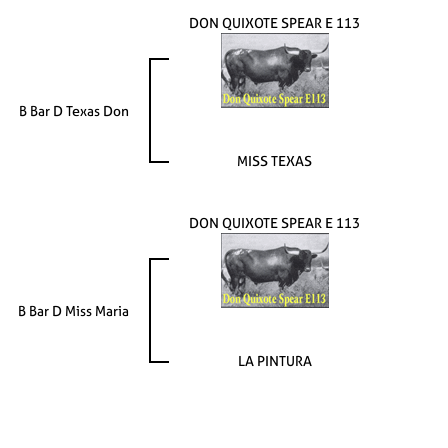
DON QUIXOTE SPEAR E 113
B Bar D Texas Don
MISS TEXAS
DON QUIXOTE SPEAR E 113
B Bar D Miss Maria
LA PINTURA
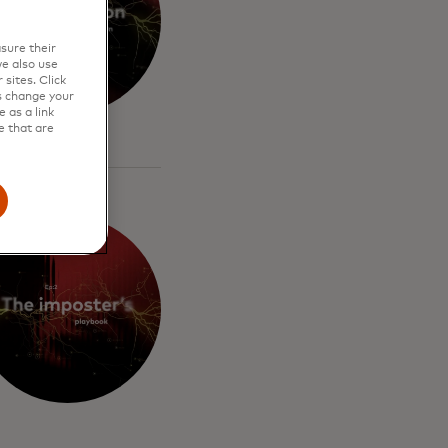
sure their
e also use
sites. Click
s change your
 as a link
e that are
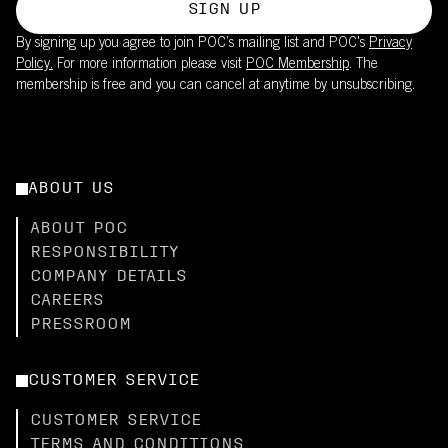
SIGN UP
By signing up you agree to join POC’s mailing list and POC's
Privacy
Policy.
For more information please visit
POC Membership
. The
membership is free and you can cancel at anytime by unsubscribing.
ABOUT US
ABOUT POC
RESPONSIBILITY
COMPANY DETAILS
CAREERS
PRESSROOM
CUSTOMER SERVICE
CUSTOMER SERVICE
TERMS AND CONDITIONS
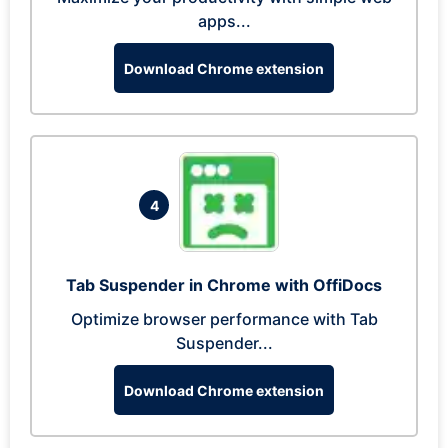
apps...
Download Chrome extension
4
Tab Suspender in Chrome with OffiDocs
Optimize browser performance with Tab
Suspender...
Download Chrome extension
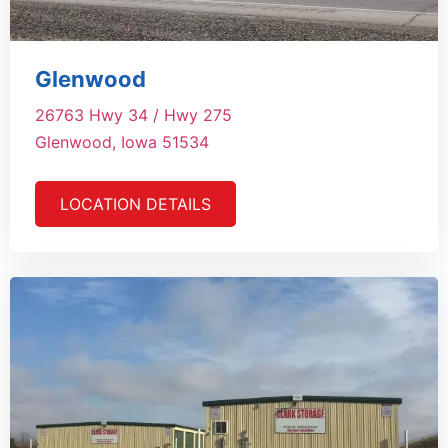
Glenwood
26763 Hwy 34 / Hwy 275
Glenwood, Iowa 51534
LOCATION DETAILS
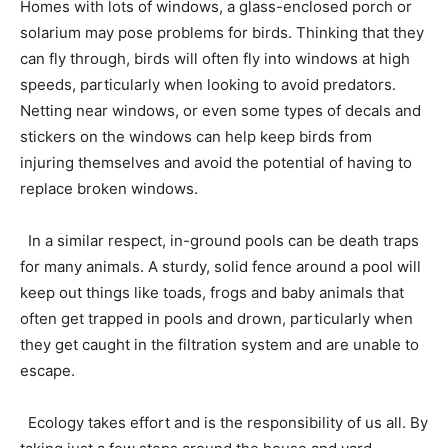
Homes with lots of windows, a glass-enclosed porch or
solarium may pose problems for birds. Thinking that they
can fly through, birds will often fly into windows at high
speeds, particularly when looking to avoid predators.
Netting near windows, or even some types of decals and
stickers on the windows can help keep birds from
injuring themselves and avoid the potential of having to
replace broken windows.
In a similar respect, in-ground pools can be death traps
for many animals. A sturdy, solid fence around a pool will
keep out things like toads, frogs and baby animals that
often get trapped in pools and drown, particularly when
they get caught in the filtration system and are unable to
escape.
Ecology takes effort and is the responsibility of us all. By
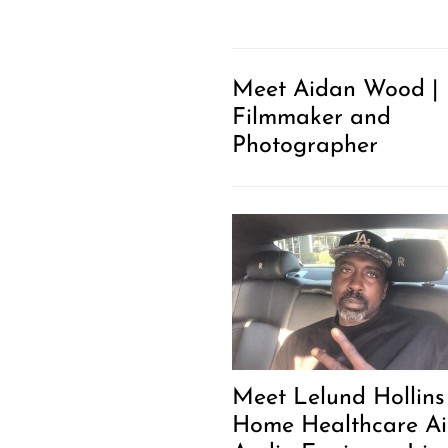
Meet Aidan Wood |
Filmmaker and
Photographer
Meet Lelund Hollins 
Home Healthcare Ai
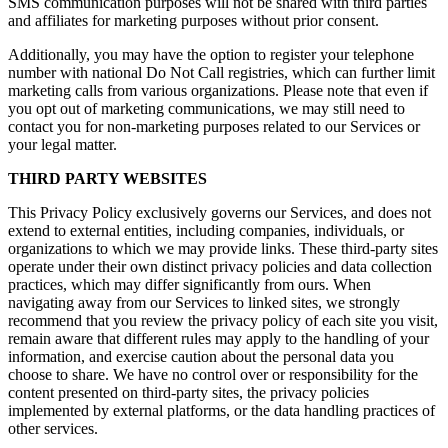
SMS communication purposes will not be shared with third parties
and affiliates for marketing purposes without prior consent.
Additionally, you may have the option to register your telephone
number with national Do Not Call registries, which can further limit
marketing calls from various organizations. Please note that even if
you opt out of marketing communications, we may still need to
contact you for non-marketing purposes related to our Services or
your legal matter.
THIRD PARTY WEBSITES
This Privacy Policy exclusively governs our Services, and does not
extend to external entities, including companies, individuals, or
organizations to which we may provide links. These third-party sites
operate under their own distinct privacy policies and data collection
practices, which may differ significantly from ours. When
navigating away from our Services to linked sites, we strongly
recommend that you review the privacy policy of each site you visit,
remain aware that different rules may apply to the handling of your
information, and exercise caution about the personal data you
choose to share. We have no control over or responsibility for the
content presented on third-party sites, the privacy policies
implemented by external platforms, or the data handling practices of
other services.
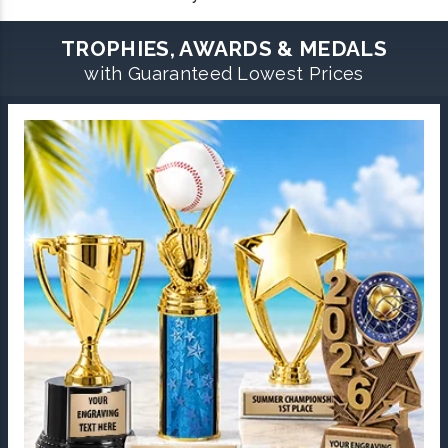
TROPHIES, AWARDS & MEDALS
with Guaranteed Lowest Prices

————

» The task: Please transcribe each entry exactly, but skip any picture it holds.

» Completed task:
DON QUIXOTE SPEAR E 113
B Bar D Texas Don
MISS TEXAS
DON QUIXOTE SPEAR E 113
B Bar D Miss Maria
LA PINTURA
sure their
e also use
sites. Click
s change your
 as a link
e that are
SIGN UP
By signing up you agree to join POC’s mailing list and POC's
Privacy
Policy.
For more information please visit
POC Membership
. The
membership is free and you can cancel at anytime by unsubscribing.
ABOUT US
ABOUT POC
RESPONSIBILITY
COMPANY DETAILS
CAREERS
PRESSROOM
CUSTOMER SERVICE
CUSTOMER SERVICE
TERMS AND CONDITIONS
apps...
Download Chrome extension
4
Tab Suspender in Chrome with OffiDocs
Optimize browser performance with Tab
Suspender...
Download Chrome extension
Glenwood
26763 Hwy 34 / Hwy 275
Glenwood, Iowa 51534
LOCATION DETAILS
Homes with lots of windows, a glass-enclosed porch or
solarium may pose problems for birds. Thinking that they
can fly through, birds will often fly into windows at high
speeds, particularly when looking to avoid predators.
Netting near windows, or even some types of decals and
stickers on the windows can help keep birds from
injuring themselves and avoid the potential of having to
replace broken windows.
In a similar respect, in-ground pools can be death traps
for many animals. A sturdy, solid fence around a pool will
keep out things like toads, frogs and baby animals that
often get trapped in pools and drown, particularly when
they get caught in the filtration system and are unable to
escape.
Ecology takes effort and is the responsibility of us all. By
Meet Aidan Wood |
Filmmaker and
Photographer
Meet Lelund Hollins 
Home Healthcare Ai
SMS communication purposes will not be shared with third parties
and affiliates for marketing purposes without prior consent.
Additionally, you may have the option to register your telephone
number with national Do Not Call registries, which can further limit
marketing calls from various organizations. Please note that even if
you opt out of marketing communications, we may still need to
contact you for non-marketing purposes related to our Services or
your legal matter.
THIRD PARTY WEBSITES
This Privacy Policy exclusively governs our Services, and does not
extend to external entities, including companies, individuals, or
organizations to which we may provide links. These third-party sites
operate under their own distinct privacy policies and data collection
practices, which may differ significantly from ours. When
navigating away from our Services to linked sites, we strongly
recommend that you review the privacy policy of each site you visit,
remain aware that different rules may apply to the handling of your
information, and exercise caution about the personal data you
choose to share. We have no control over or responsibility for the
content presented on third-party sites, the privacy policies
implemented by external platforms, or the data handling practices of
other services.
TROPHIES, AWARDS & MEDALS
with Guaranteed Lowest Prices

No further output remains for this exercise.